··· Dataset content
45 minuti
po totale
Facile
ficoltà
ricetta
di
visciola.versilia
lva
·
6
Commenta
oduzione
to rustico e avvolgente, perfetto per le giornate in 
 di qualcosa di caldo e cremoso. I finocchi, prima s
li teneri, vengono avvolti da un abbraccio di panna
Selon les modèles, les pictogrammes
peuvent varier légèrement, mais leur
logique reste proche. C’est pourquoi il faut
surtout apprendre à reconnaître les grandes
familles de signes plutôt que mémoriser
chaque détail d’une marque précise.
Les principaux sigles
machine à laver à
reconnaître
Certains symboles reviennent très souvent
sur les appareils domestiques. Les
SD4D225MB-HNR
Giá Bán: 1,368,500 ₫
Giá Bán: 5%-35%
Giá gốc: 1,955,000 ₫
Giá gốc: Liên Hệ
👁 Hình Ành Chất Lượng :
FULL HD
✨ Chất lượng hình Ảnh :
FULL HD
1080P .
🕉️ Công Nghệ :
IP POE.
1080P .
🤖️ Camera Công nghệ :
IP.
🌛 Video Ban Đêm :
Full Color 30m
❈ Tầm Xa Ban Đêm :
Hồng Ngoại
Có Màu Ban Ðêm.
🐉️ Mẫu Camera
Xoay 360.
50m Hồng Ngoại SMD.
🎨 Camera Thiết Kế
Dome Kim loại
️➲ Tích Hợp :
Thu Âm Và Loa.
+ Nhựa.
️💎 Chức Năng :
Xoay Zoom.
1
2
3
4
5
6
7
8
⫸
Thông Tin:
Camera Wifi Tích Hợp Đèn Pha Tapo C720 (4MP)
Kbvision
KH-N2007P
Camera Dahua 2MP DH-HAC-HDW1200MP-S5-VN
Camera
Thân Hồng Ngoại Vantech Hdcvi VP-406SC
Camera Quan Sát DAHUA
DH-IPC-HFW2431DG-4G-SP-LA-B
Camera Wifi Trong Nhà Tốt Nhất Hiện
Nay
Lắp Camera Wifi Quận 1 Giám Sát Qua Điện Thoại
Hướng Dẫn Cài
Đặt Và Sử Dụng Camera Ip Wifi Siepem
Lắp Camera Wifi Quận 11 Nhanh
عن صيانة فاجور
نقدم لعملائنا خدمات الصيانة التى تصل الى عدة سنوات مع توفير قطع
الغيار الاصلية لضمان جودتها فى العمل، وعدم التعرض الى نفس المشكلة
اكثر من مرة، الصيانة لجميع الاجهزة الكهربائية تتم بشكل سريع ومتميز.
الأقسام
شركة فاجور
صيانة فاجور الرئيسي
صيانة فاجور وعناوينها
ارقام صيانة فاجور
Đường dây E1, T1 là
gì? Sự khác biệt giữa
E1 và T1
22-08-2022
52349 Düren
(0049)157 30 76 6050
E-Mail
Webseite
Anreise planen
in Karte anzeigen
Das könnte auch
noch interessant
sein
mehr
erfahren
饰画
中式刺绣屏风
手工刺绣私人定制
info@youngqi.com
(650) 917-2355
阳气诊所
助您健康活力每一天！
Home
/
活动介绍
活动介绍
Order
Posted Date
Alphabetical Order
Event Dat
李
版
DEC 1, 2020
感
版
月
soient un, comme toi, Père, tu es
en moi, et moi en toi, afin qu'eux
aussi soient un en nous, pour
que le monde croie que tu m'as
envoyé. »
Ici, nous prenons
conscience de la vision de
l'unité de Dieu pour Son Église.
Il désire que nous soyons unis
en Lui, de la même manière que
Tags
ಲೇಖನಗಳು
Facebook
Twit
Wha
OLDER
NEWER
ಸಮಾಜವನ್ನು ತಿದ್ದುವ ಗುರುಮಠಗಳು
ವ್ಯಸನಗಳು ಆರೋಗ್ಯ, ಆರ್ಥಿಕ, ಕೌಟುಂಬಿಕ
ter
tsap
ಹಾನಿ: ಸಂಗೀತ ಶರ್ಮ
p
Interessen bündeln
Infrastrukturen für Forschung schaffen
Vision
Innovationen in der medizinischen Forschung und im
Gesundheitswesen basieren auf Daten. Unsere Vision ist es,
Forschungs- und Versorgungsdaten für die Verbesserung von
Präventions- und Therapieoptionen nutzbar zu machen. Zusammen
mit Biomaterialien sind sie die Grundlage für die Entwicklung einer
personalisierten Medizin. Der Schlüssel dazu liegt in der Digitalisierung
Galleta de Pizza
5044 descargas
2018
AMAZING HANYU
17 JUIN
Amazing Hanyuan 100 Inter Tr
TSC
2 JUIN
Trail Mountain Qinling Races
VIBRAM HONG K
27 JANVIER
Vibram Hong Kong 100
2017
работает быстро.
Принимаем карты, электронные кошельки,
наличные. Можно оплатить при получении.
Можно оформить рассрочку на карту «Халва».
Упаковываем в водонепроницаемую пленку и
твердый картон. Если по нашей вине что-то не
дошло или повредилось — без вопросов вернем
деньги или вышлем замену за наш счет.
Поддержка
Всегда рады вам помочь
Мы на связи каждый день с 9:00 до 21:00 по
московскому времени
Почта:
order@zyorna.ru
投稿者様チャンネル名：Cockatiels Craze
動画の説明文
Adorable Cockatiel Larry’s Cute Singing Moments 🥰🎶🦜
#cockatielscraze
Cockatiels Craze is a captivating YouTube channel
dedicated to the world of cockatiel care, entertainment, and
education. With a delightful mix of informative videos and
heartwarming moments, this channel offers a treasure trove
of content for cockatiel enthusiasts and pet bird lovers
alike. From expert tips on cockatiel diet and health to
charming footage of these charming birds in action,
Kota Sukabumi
······
Brief
Copy, character for character, the lines from the line that holds "heartwarming moments, this" through the final line of the records above.

Answer space
heartwarming moments, this channel offers a treasure trove
of content for cockatiel enthusiasts and pet bird lovers
alike. From expert tips on cockatiel diet and health to
charming footage of these charming birds in action,
Kota Sukabumi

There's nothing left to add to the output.